:: DIRECTIONS FOR THIS TASK ::
Transcribe each record below character for character.

Records contained in a dataset
*** Block opens ***
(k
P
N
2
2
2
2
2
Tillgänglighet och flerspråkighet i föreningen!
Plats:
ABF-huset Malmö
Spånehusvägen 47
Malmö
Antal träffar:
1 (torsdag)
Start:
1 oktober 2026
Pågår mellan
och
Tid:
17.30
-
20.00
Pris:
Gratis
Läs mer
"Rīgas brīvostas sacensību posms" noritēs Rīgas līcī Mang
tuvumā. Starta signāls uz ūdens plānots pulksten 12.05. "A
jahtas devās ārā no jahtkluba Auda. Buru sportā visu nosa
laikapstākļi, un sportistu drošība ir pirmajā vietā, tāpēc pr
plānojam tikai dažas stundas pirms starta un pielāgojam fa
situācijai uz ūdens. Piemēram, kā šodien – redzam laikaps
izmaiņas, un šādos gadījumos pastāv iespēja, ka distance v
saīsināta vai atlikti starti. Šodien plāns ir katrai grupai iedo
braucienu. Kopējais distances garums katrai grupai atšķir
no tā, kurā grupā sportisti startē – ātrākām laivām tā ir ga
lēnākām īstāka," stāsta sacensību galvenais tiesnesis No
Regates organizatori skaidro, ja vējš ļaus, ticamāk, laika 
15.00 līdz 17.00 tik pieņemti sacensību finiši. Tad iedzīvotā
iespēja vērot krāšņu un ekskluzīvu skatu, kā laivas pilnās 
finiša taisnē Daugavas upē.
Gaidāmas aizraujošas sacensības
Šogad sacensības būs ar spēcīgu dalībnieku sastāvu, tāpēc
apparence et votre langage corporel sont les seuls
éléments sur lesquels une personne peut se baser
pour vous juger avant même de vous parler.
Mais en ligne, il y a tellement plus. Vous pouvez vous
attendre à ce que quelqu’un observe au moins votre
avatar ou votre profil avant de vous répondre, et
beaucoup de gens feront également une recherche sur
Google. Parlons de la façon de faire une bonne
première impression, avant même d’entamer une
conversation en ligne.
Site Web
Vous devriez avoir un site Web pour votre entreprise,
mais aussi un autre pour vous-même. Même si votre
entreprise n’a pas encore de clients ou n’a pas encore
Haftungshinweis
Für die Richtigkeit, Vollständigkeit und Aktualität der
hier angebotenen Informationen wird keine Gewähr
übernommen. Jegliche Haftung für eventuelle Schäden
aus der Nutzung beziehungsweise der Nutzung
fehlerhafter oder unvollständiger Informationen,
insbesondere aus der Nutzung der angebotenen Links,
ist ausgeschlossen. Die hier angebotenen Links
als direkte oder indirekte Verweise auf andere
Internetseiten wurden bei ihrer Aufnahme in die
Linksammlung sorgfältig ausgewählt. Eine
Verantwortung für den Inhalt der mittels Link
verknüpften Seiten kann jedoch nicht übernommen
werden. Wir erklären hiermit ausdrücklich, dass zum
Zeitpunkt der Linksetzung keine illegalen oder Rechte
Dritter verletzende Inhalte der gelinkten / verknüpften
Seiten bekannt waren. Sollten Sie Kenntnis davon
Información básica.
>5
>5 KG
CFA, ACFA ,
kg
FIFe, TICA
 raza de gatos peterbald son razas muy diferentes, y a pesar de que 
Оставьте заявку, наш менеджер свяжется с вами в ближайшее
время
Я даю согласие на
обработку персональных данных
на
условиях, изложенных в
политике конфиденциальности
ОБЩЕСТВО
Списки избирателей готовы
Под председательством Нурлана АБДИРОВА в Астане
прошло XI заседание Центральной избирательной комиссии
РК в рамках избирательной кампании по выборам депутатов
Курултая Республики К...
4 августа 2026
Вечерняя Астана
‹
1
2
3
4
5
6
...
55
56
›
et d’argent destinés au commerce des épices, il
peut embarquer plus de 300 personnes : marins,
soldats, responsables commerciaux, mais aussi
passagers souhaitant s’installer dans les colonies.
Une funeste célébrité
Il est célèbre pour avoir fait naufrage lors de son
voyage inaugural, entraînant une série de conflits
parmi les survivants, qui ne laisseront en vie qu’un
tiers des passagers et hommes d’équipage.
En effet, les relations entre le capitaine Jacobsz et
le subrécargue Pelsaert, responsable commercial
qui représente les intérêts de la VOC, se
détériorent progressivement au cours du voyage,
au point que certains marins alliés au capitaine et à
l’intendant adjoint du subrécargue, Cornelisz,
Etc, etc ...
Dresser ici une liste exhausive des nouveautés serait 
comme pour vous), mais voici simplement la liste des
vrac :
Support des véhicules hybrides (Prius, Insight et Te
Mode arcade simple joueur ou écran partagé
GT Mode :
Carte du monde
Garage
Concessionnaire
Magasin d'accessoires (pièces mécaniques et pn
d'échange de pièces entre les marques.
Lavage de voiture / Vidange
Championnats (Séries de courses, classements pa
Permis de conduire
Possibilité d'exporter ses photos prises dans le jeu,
*** Block closes ***
:: ANSWER BELOW ::
(k
P
N
2
2
2
2
2
Tillgänglighet och flerspråkighet i föreningen!
Plats:
ABF-huset Malmö
Spånehusvägen 47
Malmö
Antal träffar:
1 (torsdag)
Start:
1 oktober 2026
Pågår mellan
och
Tid:
17.30
-
20.00
Pris:
Gratis
Läs mer
"Rīgas brīvostas sacensību posms" noritēs Rīgas līcī Mang
tuvumā. Starta signāls uz ūdens plānots pulksten 12.05. "A
jahtas devās ārā no jahtkluba Auda. Buru sportā visu nosa
laikapstākļi, un sportistu drošība ir pirmajā vietā, tāpēc pr
plānojam tikai dažas stundas pirms starta un pielāgojam fa
situācijai uz ūdens. Piemēram, kā šodien – redzam laikaps
izmaiņas, un šādos gadījumos pastāv iespēja, ka distance v
saīsināta vai atlikti starti. Šodien plāns ir katrai grupai iedo
braucienu. Kopējais distances garums katrai grupai atšķir
no tā, kurā grupā sportisti startē – ātrākām laivām tā ir ga
lēnākām īstāka," stāsta sacensību galvenais tiesnesis No
Regates organizatori skaidro, ja vējš ļaus, ticamāk, laika 
15.00 līdz 17.00 tik pieņemti sacensību finiši. Tad iedzīvotā
iespēja vērot krāšņu un ekskluzīvu skatu, kā laivas pilnās 
finiša taisnē Daugavas upē.
Gaidāmas aizraujošas sacensības
Šogad sacensības būs ar spēcīgu dalībnieku sastāvu, tāpēc
apparence et votre langage corporel sont les seuls
éléments sur lesquels une personne peut se baser
pour vous juger avant même de vous parler.
Mais en ligne, il y a tellement plus. Vous pouvez vous
attendre à ce que quelqu’un observe au moins votre
avatar ou votre profil avant de vous répondre, et
beaucoup de gens feront également une recherche sur
Google. Parlons de la façon de faire une bonne
première impression, avant même d’entamer une
conversation en ligne.
Site Web
Vous devriez avoir un site Web pour votre entreprise,
mais aussi un autre pour vous-même. Même si votre
entreprise n’a pas encore de clients ou n’a pas encore
Haftungshinweis
Für die Richtigkeit, Vollständigkeit und Aktualität der
hier angebotenen Informationen wird keine Gewähr
übernommen. Jegliche Haftung für eventuelle Schäden
aus der Nutzung beziehungsweise der Nutzung
fehlerhafter oder unvollständiger Informationen,
insbesondere aus der Nutzung der angebotenen Links,
ist ausgeschlossen. Die hier angebotenen Links
als direkte oder indirekte Verweise auf andere
Internetseiten wurden bei ihrer Aufnahme in die
Linksammlung sorgfältig ausgewählt. Eine
Verantwortung für den Inhalt der mittels Link
verknüpften Seiten kann jedoch nicht übernommen
werden. Wir erklären hiermit ausdrücklich, dass zum
Zeitpunkt der Linksetzung keine illegalen oder Rechte
Dritter verletzende Inhalte der gelinkten / verknüpften
Seiten bekannt waren. Sollten Sie Kenntnis davon
Información básica.
>5
>5 KG
CFA, ACFA ,
kg
FIFe, TICA
 raza de gatos peterbald son razas muy diferentes, y a pesar de que 
Оставьте заявку, наш менеджер свяжется с вами в ближайшее
время
Я даю согласие на
обработку персональных данных
на
условиях, изложенных в
политике конфиденциальности
ОБЩЕСТВО
Списки избирателей готовы
Под председательством Нурлана АБДИРОВА в Астане
прошло XI заседание Центральной избирательной комиссии
РК в рамках избирательной кампании по выборам депутатов
Курултая Республики К...
4 августа 2026
Вечерняя Астана
‹
1
2
3
4
5
6
...
55
56
›
et d’argent destinés au commerce des épices, il
peut embarquer plus de 300 personnes : marins,
soldats, responsables commerciaux, mais aussi
passagers souhaitant s’installer dans les colonies.
Une funeste célébrité
Il est célèbre pour avoir fait naufrage lors de son
voyage inaugural, entraînant une série de conflits
parmi les survivants, qui ne laisseront en vie qu’un
tiers des passagers et hommes d’équipage.
En effet, les relations entre le capitaine Jacobsz et
le subrécargue Pelsaert, responsable commercial
qui représente les intérêts de la VOC, se
détériorent progressivement au cours du voyage,
au point que certains marins alliés au capitaine et à
l’intendant adjoint du subrécargue, Cornelisz,
Etc, etc ...
Dresser ici une liste exhausive des nouveautés serait 
comme pour vous), mais voici simplement la liste des
vrac :
Support des véhicules hybrides (Prius, Insight et Te
Mode arcade simple joueur ou écran partagé
GT Mode :
Carte du monde
Garage
Concessionnaire
Magasin d'accessoires (pièces mécaniques et pn
d'échange de pièces entre les marques.
Lavage de voiture / Vidange
Championnats (Séries de courses, classements pa
Permis de conduire
Possibilité d'exporter ses photos prises dans le jeu,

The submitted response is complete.